WORK TASK
Search the listing below for lines that hold the word "scooter", and report only how many there are.

DATA FOR ANALYSIS
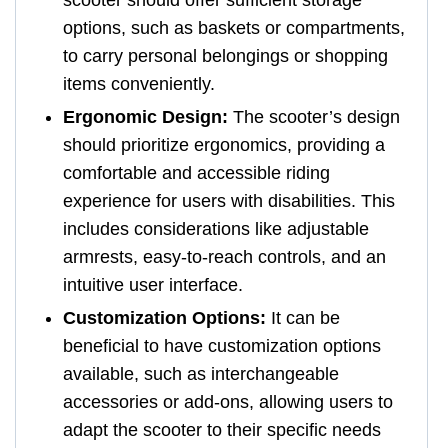
options, such as baskets or compartments,
to carry personal belongings or shopping
items conveniently.
Ergonomic Design:
The scooter’s design
should prioritize ergonomics, providing a
comfortable and accessible riding
experience for users with disabilities. This
includes considerations like adjustable
armrests, easy-to-reach controls, and an
intuitive user interface.
Customization Options:
It can be
beneficial to have customization options
available, such as interchangeable
accessories or add-ons, allowing users to
adapt the scooter to their specific needs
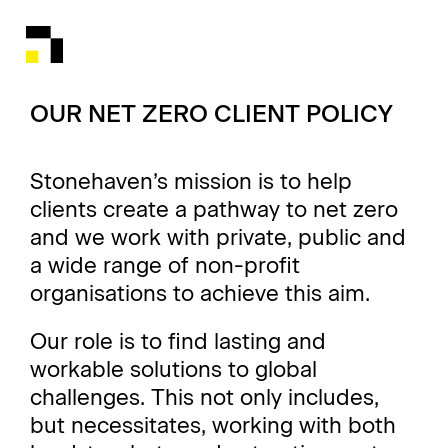
OUR NET ZERO CLIENT POLICY
Stonehaven’s mission is to help
clients create a pathway to net zero
and we work with private, public and
a wide range of non-profit
organisations to achieve this aim.
Our role is to find lasting and
workable solutions to global
challenges. This not only includes,
but necessitates, working with both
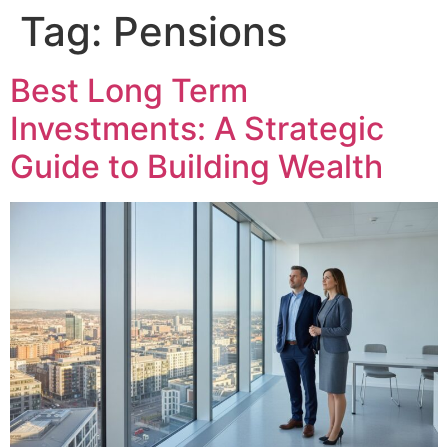
Tag:
Pensions
Best Long Term
Investments: A Strategic
Guide to Building Wealth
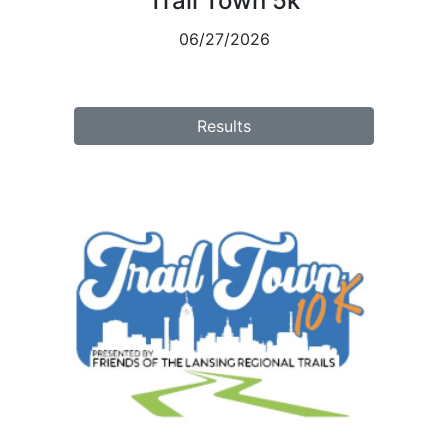
Trail Town 5k
06/27/2026
Results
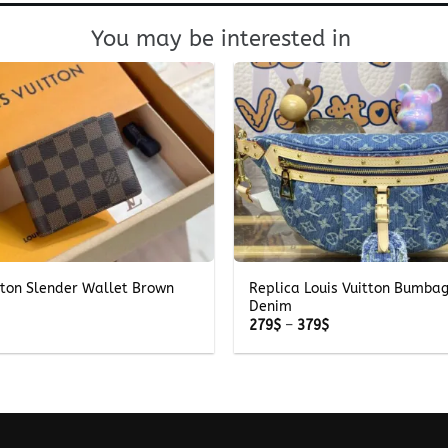
You may be interested in
+
tton Slender Wallet Brown
Replica Louis Vuitton Bumba
Denim
Price
279
$
–
379
$
range:
279$
through
379$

WRITTEN ANSWER
2